Molaoa was speaking during a co-operatives and small, medium and micro enterprises (SMMEs) information-sharing session at the Metro Centre in Braamfontein on Friday, 2 June.

The workshop was organised jointly by the provincial government and the City of Joburg's Department of Economic Development, which is at the forefront of a multifaceted drive to increase the Johannesburg economy by at least 5% and reduce unemployment by 6%.

Molaoa said some businesses required start-up capital, while others did not require even a single cent to take off.

"Most of our budding and aspiring businesspeople come to our offices only to ask for money to set up businesses. That is not the way to go. We are not a bank. We can help you in many ways but not with money," he said.

Molaoa said when people failed to get funding they gave up. He advised such people not to throw in the towel. "Some business ideas just need to be marketed properly. Once that is done, they automatically attract investors and customers. Our business is that of advising budding businesspeople. We mentor them. We advise them on what steps to take to succeed. We teach them how to market their ideas and businesses. We direct them to the right places and people to go to for further assistance," he explained.

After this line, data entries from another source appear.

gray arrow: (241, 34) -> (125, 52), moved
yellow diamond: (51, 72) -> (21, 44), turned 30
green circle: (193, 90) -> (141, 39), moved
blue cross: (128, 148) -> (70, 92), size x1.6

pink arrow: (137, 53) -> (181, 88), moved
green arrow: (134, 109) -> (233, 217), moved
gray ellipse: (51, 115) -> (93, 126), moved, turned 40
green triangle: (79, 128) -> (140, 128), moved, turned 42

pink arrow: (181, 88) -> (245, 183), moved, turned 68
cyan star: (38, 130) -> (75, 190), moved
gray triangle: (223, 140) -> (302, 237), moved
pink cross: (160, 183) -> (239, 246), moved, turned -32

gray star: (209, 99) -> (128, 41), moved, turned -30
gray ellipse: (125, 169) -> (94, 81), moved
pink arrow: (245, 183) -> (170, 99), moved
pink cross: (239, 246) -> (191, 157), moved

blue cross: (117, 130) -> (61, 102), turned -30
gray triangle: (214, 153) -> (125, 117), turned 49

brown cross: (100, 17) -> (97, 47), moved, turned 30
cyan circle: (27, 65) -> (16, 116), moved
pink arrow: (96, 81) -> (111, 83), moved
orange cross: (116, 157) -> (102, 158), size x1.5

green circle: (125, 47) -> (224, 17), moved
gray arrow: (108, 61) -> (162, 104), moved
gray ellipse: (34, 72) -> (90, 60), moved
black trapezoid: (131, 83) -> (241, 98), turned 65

He added that budding entrepreneurs with similar business ideas should form co-operatives and work together. "Most of the township shops owned by foreign nationals survive by working along similar lines as co-operatives. They club together and put their resources in one basket. They then go on wholesale purchases. In that way they are able to negotiate reduced prices. They then share the stock. The key here is working together," said Molaoa.

"If you decide to go into agriculture, organise yourselves as a group and negotiate as one voice. In that way, you establish a sustainable business relationship with clients and sustainable jobs are created," he added.

Sylvia Chuene of the South African National Apex Co-operatives Organisation (SANACO) described a co-operative as an autonomous association of people united voluntarily to meet their common economic, social and cultural needs and aspirations through a jointly owned and democratically controlled enterprise.
"It is a membership-based business organisation that must generate income for its sustainability as well as its members," Chuene said.

She noted that SANACO represented all co-operatives and was registered in terms of the Co-operatives Act, and a member of SADC (Southern African Development Community) and Nedlac (National Economic Development Labour Council).

Chuene said the aims of SANACO were to facilitate and contribute to the development of co-operatives and the consolidation of a progressive, strong, vibrant and sustainable environment through partnerships and other means that could assist in the development of co-operatives.

"We advise co-operatives inside the country to associate themselves with us as we are a vehicle through which they can succeed," she said.

Molaoa said a co-operatives forum summit would be held next month, coinciding with the International Co-operatives Day on 2 July. It is expected to be addressed by City of Joburg's Member of the Mayoral Committee for Economic Development, Cllr Sharon Peetz.